In his quest, Charlie is accompanied by a small, cloying child (Jarrett Lennon, Short Cuts), an orphan watched over by a mechanic named Beezle (Patrick Bergin, Sleeping With the Enemy), who is later revealed to be Satan himself (this is such an obvious reveal that it surely can’t count as a spoiler). He becomes tangled with a biker named Royce (Adam Storke, Death Becomes Her) and his girl, Clara (Pamela Gidley, Twin Peaks: Fire Walk With Me), who also happens to be Richard Farnsworth’s ageless Ex. He also encounters a handful of celebrities, among them Ben Stiller, in an early role, as both Attila the Hun and a goofy cook at a diner called Pluto’s. The entire Stiller clan is here, including his father Jerry Stiller (Seinfeld) as a dead cop, his mother Anne Meara (The Boys from Brazil) as a waitress named Medea, and his sister Amy Stiller (Tropic Thunder) as Cleopatra. And Gilbert Gottfried, Mr. USA Up All Night himself, plays Adolf Hitler, who’s pretending that he’s not Hitler, just an ordinary teenage boy.
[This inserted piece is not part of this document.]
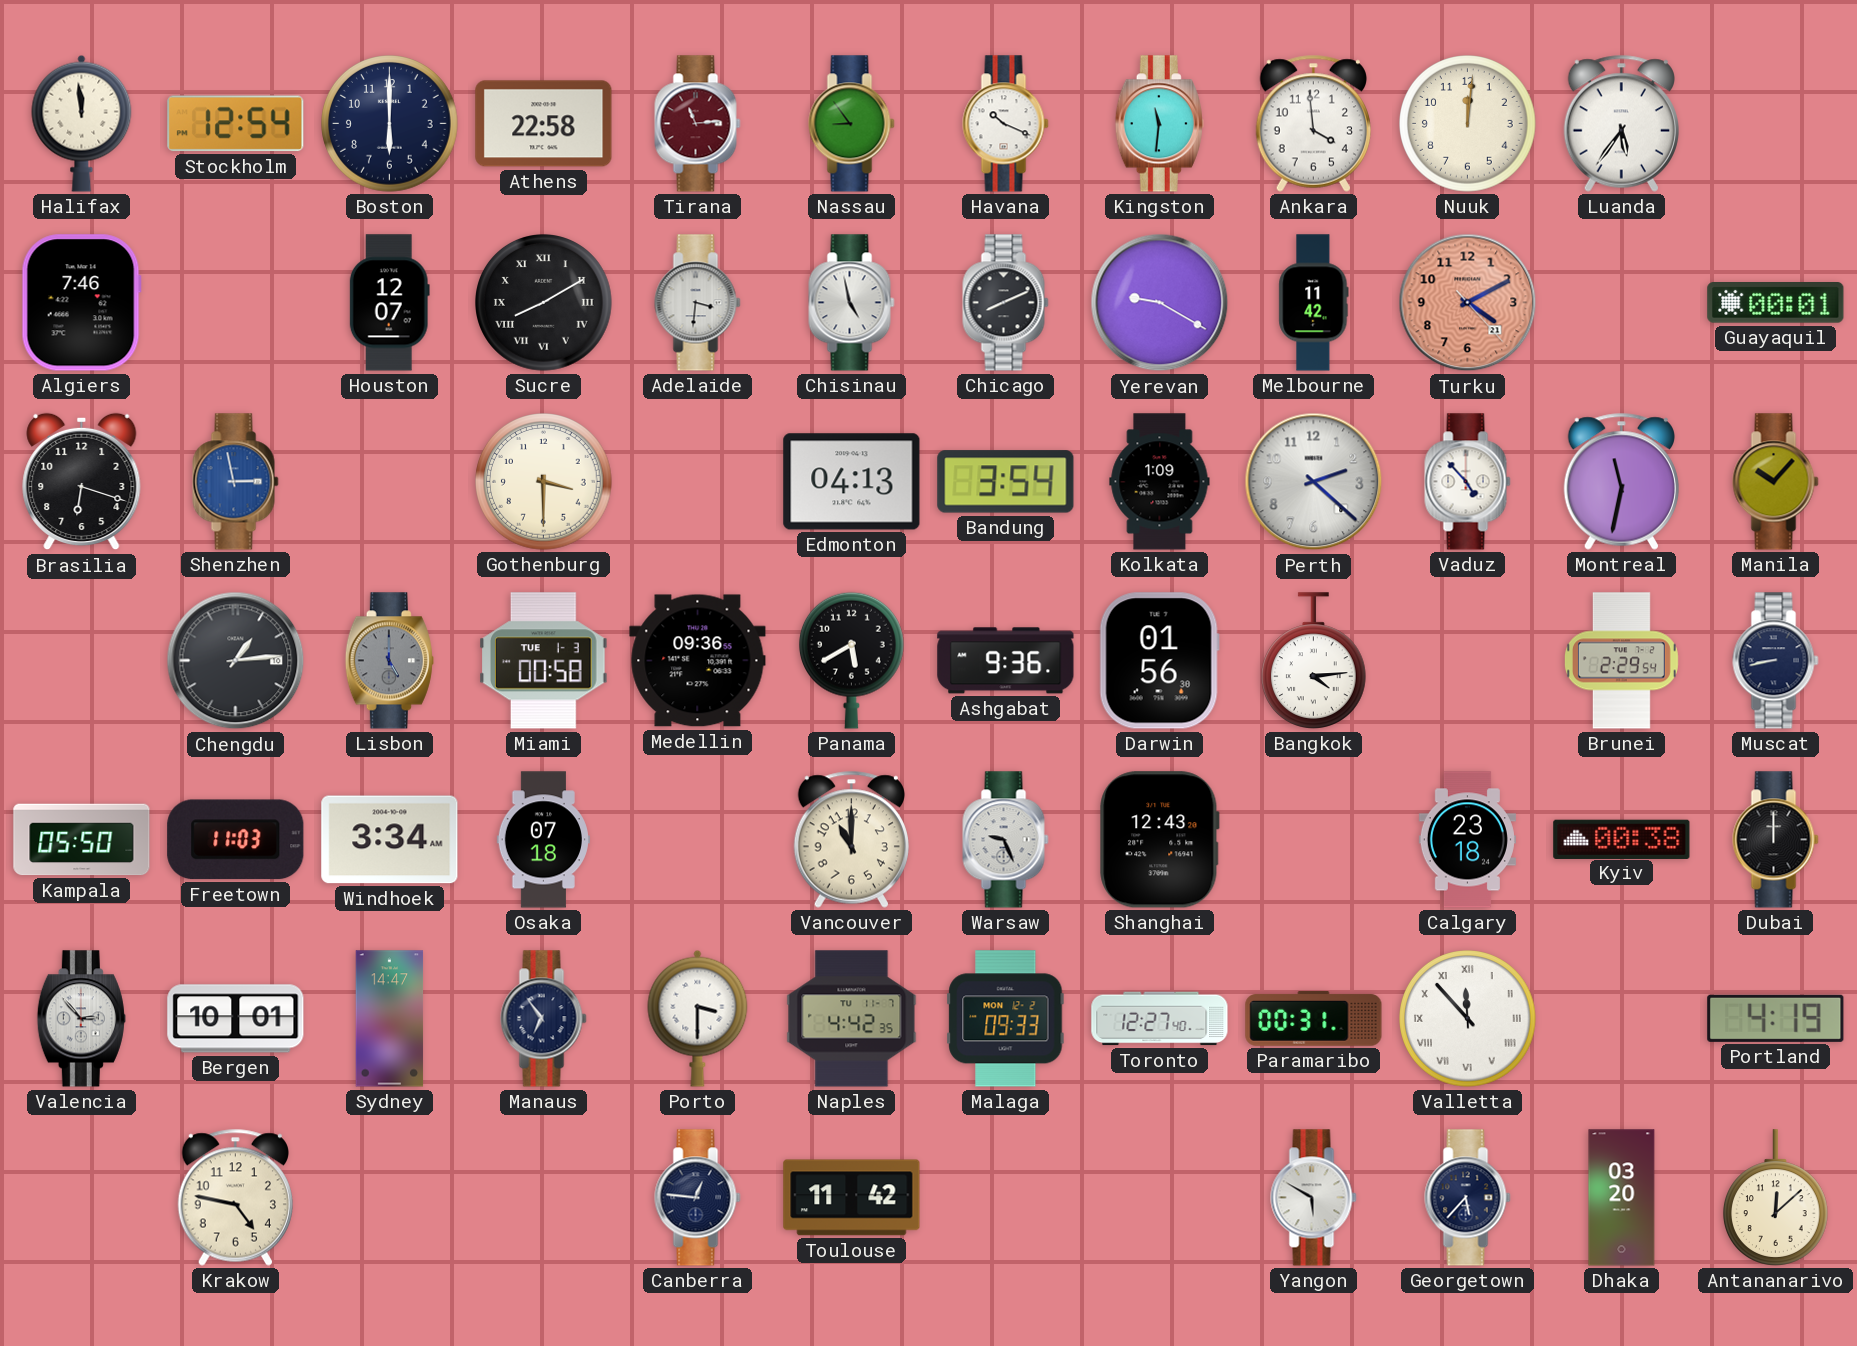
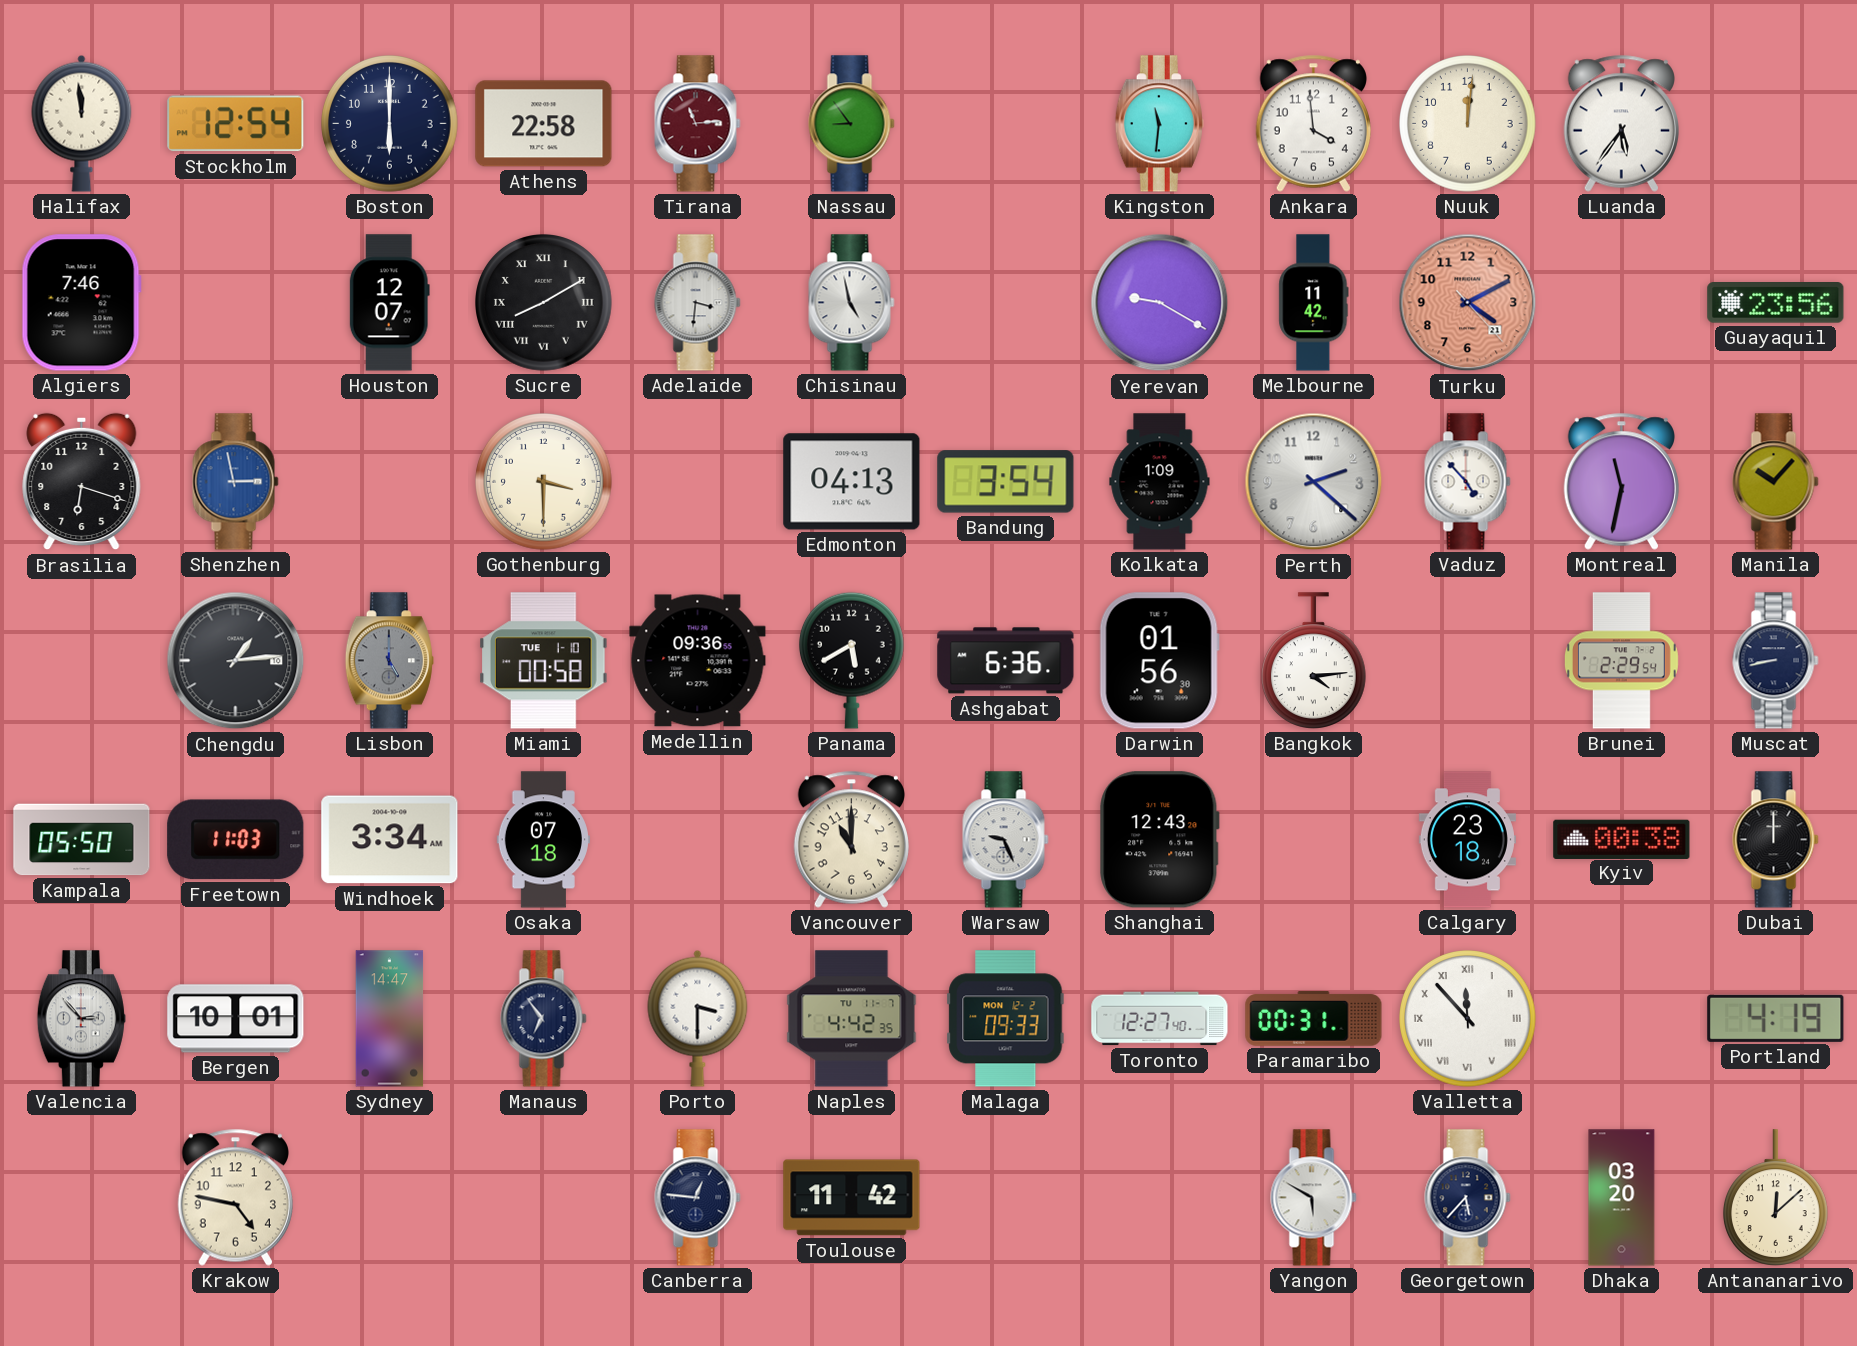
Havana: 10:19 -> none
Chicago: 8:11 -> none
Guayaquil: 00:01 -> 23:56
Miami date: TUE 1-3 -> TUE 1-10
Ashgabat: 9:36 -> 6:36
As Gottfried stated in an interview with the AV Club earlier this year, “You know, the credit ‘Gilbert Gottfried as Hitler’ is actually much funnier than the actual scene.” Indeed, at the end of the day, the movie isn’t nearly as funny as it ought to be, but – worse – the car chases are devoid of thrills. The climactic race aims for The Road Warrior but falls far short. A better director could have added some punch to this occasionally listless film (the dreary score, by the band Hidden Faces, doesn’t help), but still, if it’s late at night and there’s nothing else on TV, this is one of those movies that will stick in your memory, with or without Rhonda Shear introducing it in lingerie. I guarantee that years later you’ll be asking someone, “Hey, what’s the name of that weird movie with Gilbert Gottfried as Hitler?”